┌──

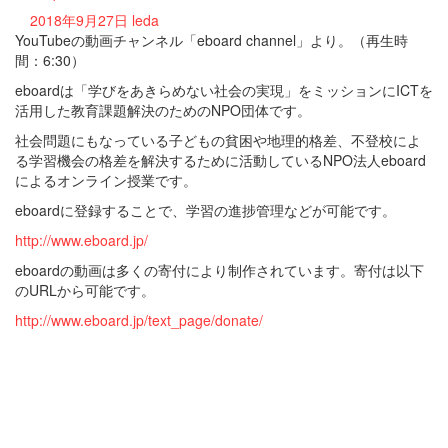
2018年9月27日
leda
YouTubeの動画チャンネル「eboard channel」より。（再生時
間：6:30）
eboardは「学びをあきらめない社会の実現」をミッションにICTを
活用した教育課題解決のためのNPO団体です。
社会問題にもなっている子どもの貧困や地理的格差、不登校によ
る学習機会の格差を解決するために活動しているNPO法人eboard
によるオンライン授業です。
eboardに登録することで、学習の進捗管理などが可能です。
http://www.eboard.jp/
eboardの動画は多くの寄付により制作されています。寄付は以下
のURLから可能です。
http://www.eboard.jp/text_page/donate/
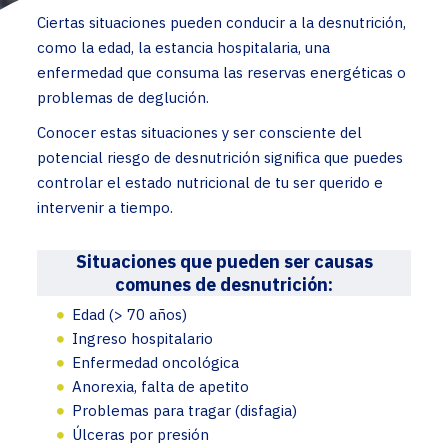
Ciertas situaciones pueden conducir a la desnutrición,
como la edad, la estancia hospitalaria, una
enfermedad que consuma las reservas energéticas o
problemas de deglución.
Conocer estas situaciones y ser consciente del
potencial riesgo de desnutrición significa que puedes
controlar el estado nutricional de tu ser querido e
intervenir a tiempo.
Situaciones que pueden ser causas
comunes de desnutrición:
Edad (> 70 años)
Ingreso hospitalario
Enfermedad oncológica
Anorexia, falta de apetito
Problemas para tragar (disfagia)
Úlceras por presión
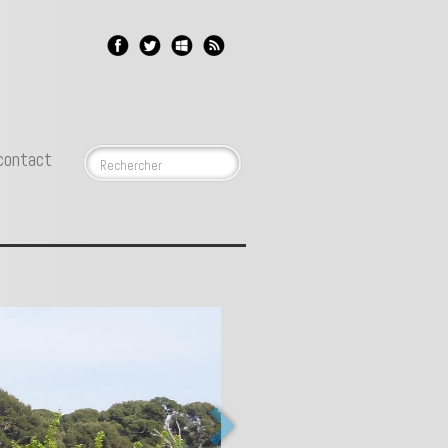
contact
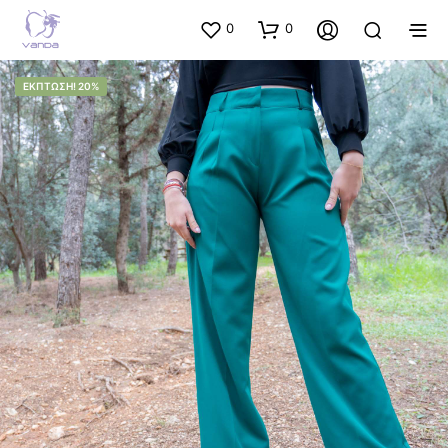
0
0
ΈΚΠΤΩΣΗ! 20%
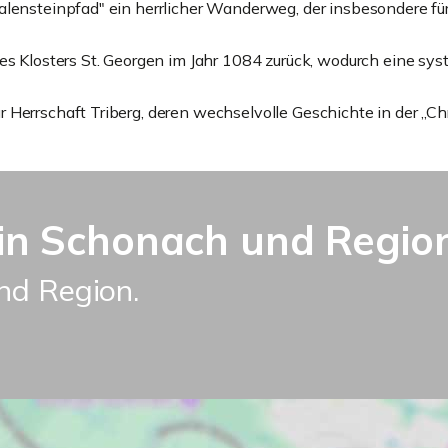
alensteinpfad" ein herrlicher Wanderweg, der insbesondere für
es Klosters St. Georgen im Jahr 1084 zurück, wodurch eine sys
 Herrschaft Triberg, deren wechselvolle Geschichte in der „C
n Schonach und Region
nd Region.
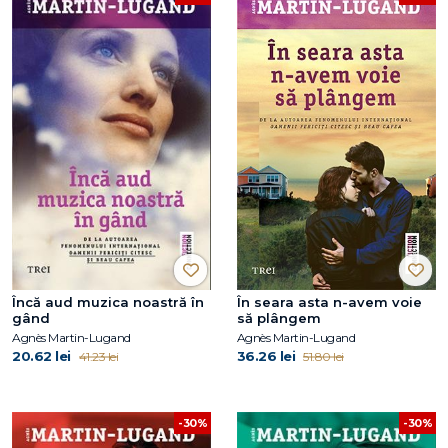
Încă aud muzica noastră în
În seara asta n-avem voie
gând
să plângem
Agnès Martin-Lugand
Agnès Martin-Lugand
20.62 lei
36.26 lei
41.23 lei
51.80 lei
-30%
-30%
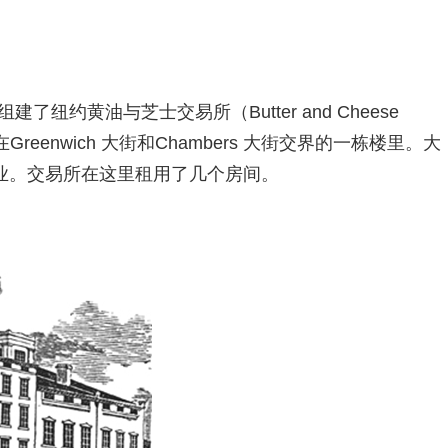
建了纽约黄油与芝士交易所（Butter and Cheese
初设在Greenwich 大街和Chambers 大街交界的一栋楼里。大
业。交易所在这里租用了几个房间。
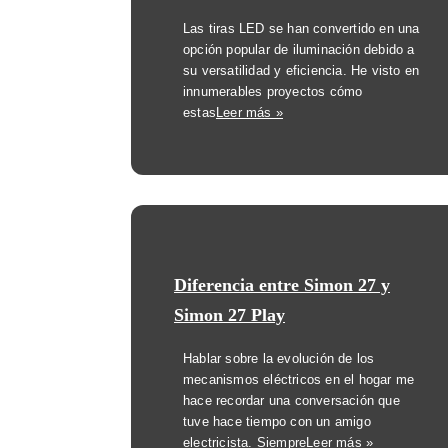
Las tiras LED se han convertido en una
opción popular de iluminación debido a
su versatilidad y eficiencia. He visto en
innumerables proyectos cómo
estas
Leer más »
Diferencia entre Simon 27 y
Simon 27 Play
Hablar sobre la evolución de los
mecanismos eléctricos en el hogar me
hace recordar una conversación que
tuve hace tiempo con un amigo
electricista. Siempre
Leer más »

└──

▶ _What you will do_
Using the listing above, return all lines where the word "desnutrición" occurs.

▶ _Output below_
Ciertas situaciones pueden conducir a la desnutrición,
potencial riesgo de desnutrición significa que puedes
comunes de desnutrición:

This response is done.